2. **Sentence Length:** Short sentences might mean a bad review, and long sentences might mean a good one. It's like seeing if the reviewer wanted to say a lot or just a little about the movie.

3. **Emotional Tone:** This finds feeling words in reviews. Words that show happiness or anger tell the computer how the person feels about the movie.

4. **Negation Words:** Words like "not" change the meaning. "Not bad" can mean something is good. The computer learns these tricks to better understand the review.

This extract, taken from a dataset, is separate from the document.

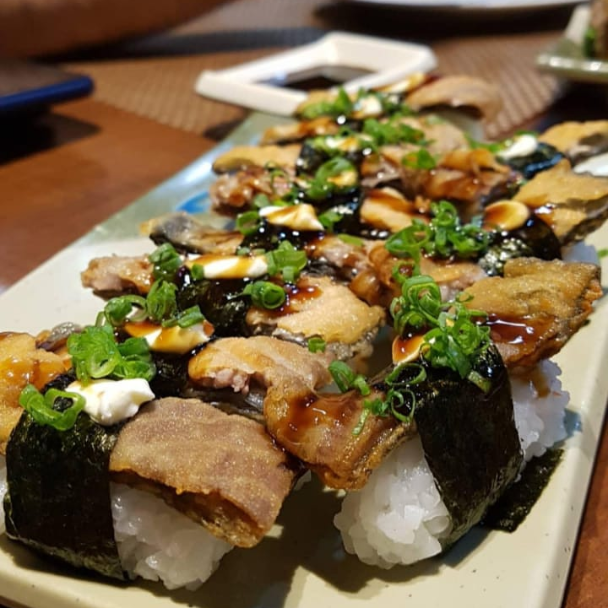 Locate an element on the screen. plates is located at coordinates (474, 565), (270, 86).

5. **Punctuation Usage:** How people use punctuation, like "!" or "...", can show if they're really excited or not happy. It's a clue for the computer about the review's mood.

6. **Use of Capitalization:** Sometimes, when people write reviews, they use ALL CAPS to show they feel strongly about something. For example, "LOVED IT" might mean they really enjoyed the movie. This can help the computer see when someone feels very positive or negative about a movie.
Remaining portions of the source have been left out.